Observations on Maximilien Robespierre (Observations sur Maximilien Robespierre) is a book about French revolutionary leader Maximilien Robespierre written and published in 1836 by Italian writer and conspirator Philippe Buonarroti.

==Overview==
The book was Buonarroti's final publication before his death and was remarkable in its time for its positive view of Robespierre's actions. Buonarroti went so far as to characterize Robespierre as next in a long line of heroic succession that included historical and legendary figures such as Moses, Pythagoras, Jesus Christ, and Mohammed. In Buonarroti's opinion, the incorruptible Robespierre fought a society which was "gangrenous" and singlehandedly laid the foundations of a people's republic.
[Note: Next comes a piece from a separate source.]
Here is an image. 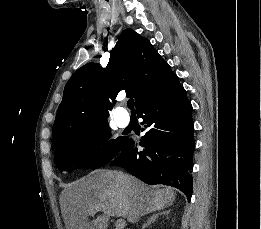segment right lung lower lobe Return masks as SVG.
Instances as JSON below:
<instances>
[{"mask_svg": "<svg viewBox=\"0 0 261 229\" xmlns=\"http://www.w3.org/2000/svg\"><path fill=\"white\" fill-rule=\"evenodd\" d=\"M192 110L178 77H173L137 109L147 129L139 143L143 151H138L134 141L127 139L110 165L123 167L147 184L175 187L190 201L195 150Z\"/></svg>", "mask_w": 261, "mask_h": 229, "instance_id": "right-lung-lower-lobe-1", "label": "right lung lower lobe"}]
</instances>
The work was intended by the aging Buonarroti to portray Robespierre as a model for socialist revolutionaries of the 1830s, a portrayal which greatly influenced young socialists and republicans who were acquainted with or inspired by Buonarroti, such as Albert Laponneraye. Laponneraye himself went on to befriend Charlotte de Robespierre and published several works of his own about the life of her brother. The first reprint of the book (which was initially anonymously published) was done in 1837 in Brussels, attached to Le Radical, and it has since been reprinted several times.